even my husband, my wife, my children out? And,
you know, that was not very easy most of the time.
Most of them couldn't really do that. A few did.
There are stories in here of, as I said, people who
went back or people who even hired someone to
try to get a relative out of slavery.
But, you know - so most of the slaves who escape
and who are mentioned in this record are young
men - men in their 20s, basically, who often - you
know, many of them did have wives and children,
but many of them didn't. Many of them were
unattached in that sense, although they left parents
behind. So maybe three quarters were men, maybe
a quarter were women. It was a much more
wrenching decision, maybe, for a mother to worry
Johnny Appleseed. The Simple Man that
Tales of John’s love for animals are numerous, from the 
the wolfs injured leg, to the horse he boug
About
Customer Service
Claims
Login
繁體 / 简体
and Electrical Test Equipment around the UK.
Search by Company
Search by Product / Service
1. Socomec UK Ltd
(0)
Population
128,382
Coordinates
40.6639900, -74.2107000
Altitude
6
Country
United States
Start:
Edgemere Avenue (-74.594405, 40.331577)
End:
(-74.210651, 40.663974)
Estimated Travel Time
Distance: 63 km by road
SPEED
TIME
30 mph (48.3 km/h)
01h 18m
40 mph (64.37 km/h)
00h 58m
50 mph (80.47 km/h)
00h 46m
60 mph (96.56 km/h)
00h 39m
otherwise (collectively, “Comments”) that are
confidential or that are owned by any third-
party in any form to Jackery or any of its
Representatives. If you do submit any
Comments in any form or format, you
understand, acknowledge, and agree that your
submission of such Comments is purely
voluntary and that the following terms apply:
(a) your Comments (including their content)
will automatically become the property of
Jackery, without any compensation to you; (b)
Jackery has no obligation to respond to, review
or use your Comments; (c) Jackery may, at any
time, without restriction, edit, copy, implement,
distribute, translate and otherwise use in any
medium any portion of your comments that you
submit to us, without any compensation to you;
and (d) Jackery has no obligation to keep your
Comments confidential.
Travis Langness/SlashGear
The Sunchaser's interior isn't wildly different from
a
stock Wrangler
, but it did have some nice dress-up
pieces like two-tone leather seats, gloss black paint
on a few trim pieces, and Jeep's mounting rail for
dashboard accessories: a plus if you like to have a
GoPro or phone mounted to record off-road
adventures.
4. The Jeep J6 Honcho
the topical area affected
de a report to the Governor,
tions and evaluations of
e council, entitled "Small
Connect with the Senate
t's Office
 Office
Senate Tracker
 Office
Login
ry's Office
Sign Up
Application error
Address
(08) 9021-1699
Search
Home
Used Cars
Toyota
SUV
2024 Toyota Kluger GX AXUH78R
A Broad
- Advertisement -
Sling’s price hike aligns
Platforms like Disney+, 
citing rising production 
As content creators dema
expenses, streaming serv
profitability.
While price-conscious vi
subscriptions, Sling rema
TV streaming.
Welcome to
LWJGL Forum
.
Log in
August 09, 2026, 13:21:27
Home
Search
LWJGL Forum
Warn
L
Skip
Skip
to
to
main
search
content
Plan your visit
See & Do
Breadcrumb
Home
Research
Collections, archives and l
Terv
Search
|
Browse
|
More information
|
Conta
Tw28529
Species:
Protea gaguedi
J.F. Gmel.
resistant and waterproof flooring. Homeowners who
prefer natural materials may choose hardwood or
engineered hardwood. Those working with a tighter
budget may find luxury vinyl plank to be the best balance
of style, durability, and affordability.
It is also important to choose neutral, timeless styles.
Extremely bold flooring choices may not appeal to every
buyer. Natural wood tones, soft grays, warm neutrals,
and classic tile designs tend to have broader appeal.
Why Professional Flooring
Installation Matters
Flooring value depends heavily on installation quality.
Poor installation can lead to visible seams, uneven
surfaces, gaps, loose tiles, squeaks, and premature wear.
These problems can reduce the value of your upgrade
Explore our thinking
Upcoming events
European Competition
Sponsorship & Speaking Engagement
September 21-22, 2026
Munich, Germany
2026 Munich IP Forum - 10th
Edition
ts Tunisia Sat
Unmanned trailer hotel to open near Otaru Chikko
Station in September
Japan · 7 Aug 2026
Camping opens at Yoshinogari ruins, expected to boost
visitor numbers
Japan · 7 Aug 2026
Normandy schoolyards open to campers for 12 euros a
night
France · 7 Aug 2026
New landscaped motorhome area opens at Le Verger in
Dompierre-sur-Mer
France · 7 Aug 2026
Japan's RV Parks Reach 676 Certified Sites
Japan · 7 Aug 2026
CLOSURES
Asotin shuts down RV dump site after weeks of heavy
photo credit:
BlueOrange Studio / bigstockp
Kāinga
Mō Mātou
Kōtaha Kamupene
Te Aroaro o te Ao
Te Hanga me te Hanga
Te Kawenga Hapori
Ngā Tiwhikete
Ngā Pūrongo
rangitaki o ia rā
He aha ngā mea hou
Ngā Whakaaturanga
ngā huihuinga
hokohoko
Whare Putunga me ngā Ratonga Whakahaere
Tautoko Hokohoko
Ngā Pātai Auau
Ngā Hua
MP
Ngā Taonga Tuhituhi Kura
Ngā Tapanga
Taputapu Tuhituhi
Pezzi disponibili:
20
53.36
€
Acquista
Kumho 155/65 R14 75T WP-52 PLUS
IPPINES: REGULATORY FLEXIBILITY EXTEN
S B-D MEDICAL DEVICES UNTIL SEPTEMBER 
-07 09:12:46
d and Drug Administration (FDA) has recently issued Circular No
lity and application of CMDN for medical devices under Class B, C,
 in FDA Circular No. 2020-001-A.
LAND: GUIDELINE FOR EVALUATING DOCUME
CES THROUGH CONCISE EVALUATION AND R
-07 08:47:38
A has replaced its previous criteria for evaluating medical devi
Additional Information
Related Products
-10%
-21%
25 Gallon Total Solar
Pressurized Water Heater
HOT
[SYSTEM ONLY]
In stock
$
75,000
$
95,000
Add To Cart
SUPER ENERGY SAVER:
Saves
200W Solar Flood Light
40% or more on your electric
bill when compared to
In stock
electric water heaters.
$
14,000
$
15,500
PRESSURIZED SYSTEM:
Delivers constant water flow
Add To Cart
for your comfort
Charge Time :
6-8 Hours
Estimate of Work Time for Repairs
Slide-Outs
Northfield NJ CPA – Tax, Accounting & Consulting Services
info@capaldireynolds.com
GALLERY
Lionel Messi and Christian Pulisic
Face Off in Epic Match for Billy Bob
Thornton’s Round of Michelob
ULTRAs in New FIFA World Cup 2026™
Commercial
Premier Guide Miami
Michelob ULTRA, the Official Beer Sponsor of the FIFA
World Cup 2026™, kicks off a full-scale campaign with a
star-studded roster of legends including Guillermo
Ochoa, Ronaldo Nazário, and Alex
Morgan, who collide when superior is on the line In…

++++++++++++++++++++

> [Problem to solve]
Which lines of the records above contain the word "compensation"? Copy each of them.

> [Answer for this exercise]
Jackery, without any compensation to you; (b)
submit to us, without any compensation to you;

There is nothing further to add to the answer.